Okay, maybe I’m waxing dramatic (or am I?), but the issue we are discussing here is that most start-ups don’t make it, and sometimes this failure has nothing to do with how good the idea was. And it’s a little more bitter when the start-up was something with a lot of potential to transform the world for the better. When covering Yeloha, I was genuinely excited. The “Airbnb of solar energy” was busy building a network so that more people could tap into the resource, potentially even people with basement apartments in Seattle! Peer-to-peer solar could link people with prime roofs with the 79% of people who were interested in solar power but who may lack the roof, the upfront capital, or both to actually do it.
Success Factors Matter
Since their founding in 2012, it was clear that they had done their research and groundwork to evolve into a company launching in Vermont and New York. They partnered with Green Mountain Energy (a veritable Texas Tornado that brought wind power to mainstream USA) and had the public and the press interested. I, myself, couldn’t help but crow to my friends and family that there was something potentially huge they should look into. They were also recent recipients of a Webby Award for best green website, an award that, full disclosure, I subscribed (and then unsubscribed) to the Webby's website just so I could vote team Yeloha.

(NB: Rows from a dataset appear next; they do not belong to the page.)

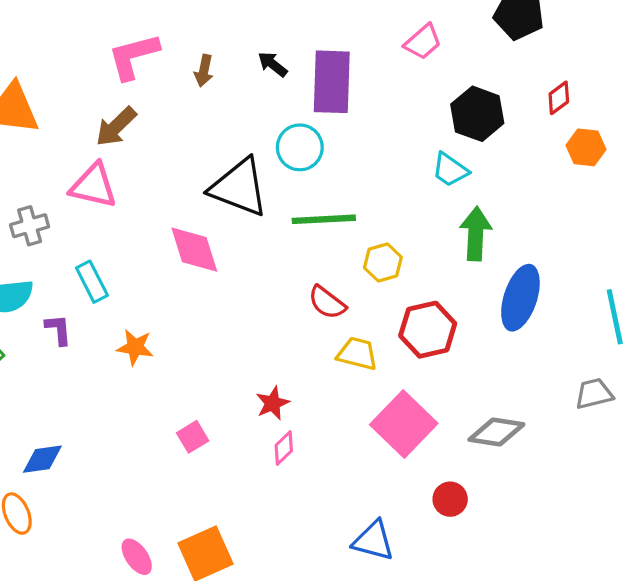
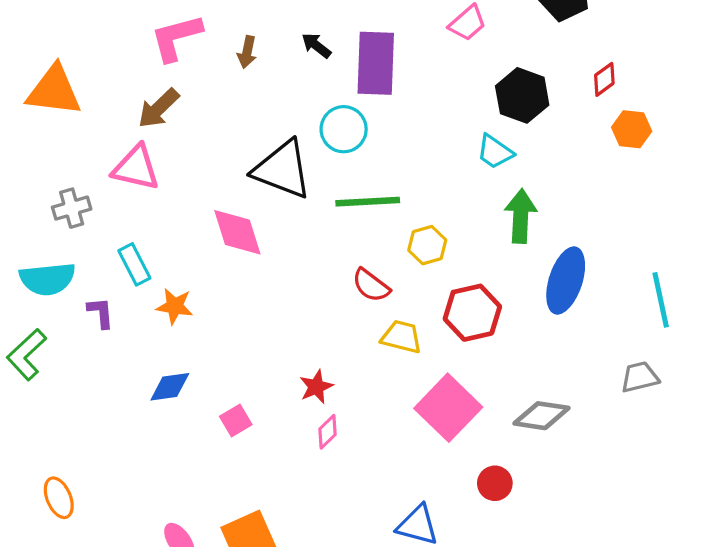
orange star: (135, 347) -> (175, 306), moved
blue diamond: (42, 459) -> (170, 387), moved

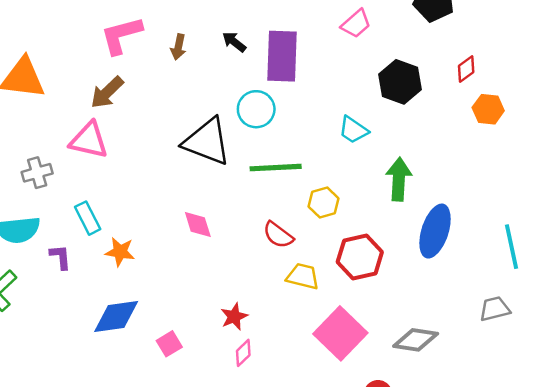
cyan trapezoid: (495, 152) -> (353, 130), moved
pink diamond: (237, 232) -> (198, 225), moved, size x0.7
blue diamond: (170, 387) -> (116, 317), size x1.4

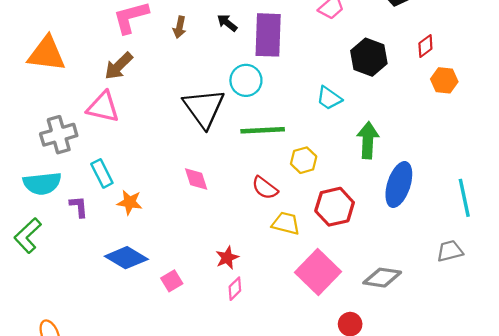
black triangle: (207, 142) -> (204, 108), turned 33
gray cross: (37, 173) -> (59, 135), size x1.4
blue diamond: (116, 317) -> (126, 258), turned 39

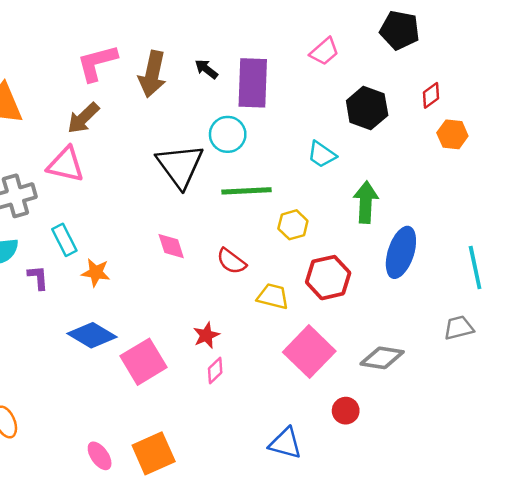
brown arrow: (179, 27) -> (152, 74), size x1.8
red semicircle: (265, 188) -> (231, 261), moved
pink square: (172, 281) -> (144, 362), size x1.8

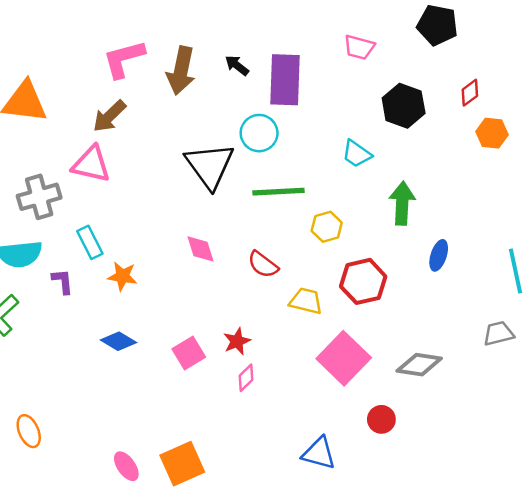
pink trapezoid: (324, 51) -> (359, 47), turned 56
blue ellipse: (401, 252) -> (439, 255), size x0.6
blue diamond: (92, 335) -> (119, 341), size x0.7
pink square: (144, 362) -> (189, 353), moved, size x0.7

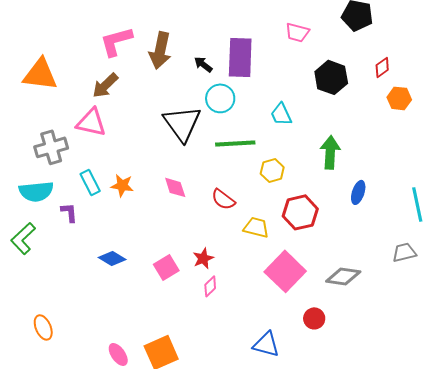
black arrow: (237, 65) -> (203, 64), moved
cyan trapezoid: (357, 154) -> (281, 114), moved, turned 30
orange star: (122, 276) -> (122, 185), moved

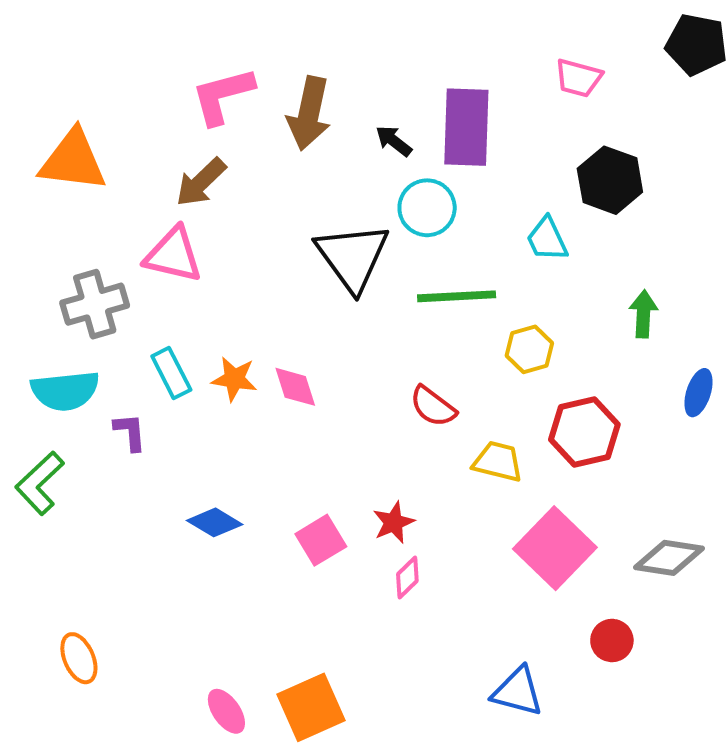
black hexagon: (331, 77) -> (610, 180), moved
green arrow: (330, 152) -> (643, 314), size x0.7
pink diamond: (175, 187) -> (295, 387), moved

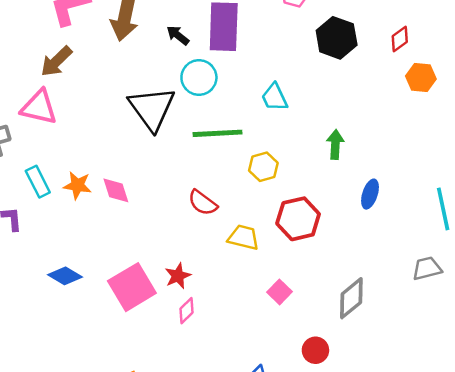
black hexagon: (610, 180) -> (337, 38), moved
pink square: (321, 540) -> (132, 287), size x1.5
pink square: (555, 548) -> (280, 292), size x0.5
gray diamond: (669, 558) -> (351, 298), turned -48

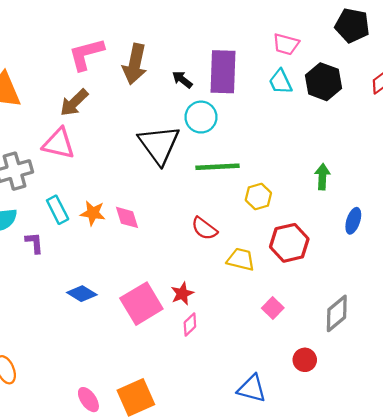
cyan trapezoid: (275, 97) -> (280, 82), moved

Be Wary of Potential Risks
However, as part of the due diligence, we had to also note the risk factors, which sadly turned out to override the massive potential due to a perfect storm of circumstances. The first had to do with the business model, which could have worked under the right conditions but was dicey. Yeloha was going to be the one to set up the panels for the willing sun hosts, of which there were plenty, allowing those without the upfront money to utilize their roof if it was ideal for harnessing solar power. It’s a great way to build a network of participants but also, in short, “Yeloha's business model requires them to assume a large portion of the financial risk involved in setup and distribution of product.” Running out of the capital required to build their network was simply the overarching factor in this case.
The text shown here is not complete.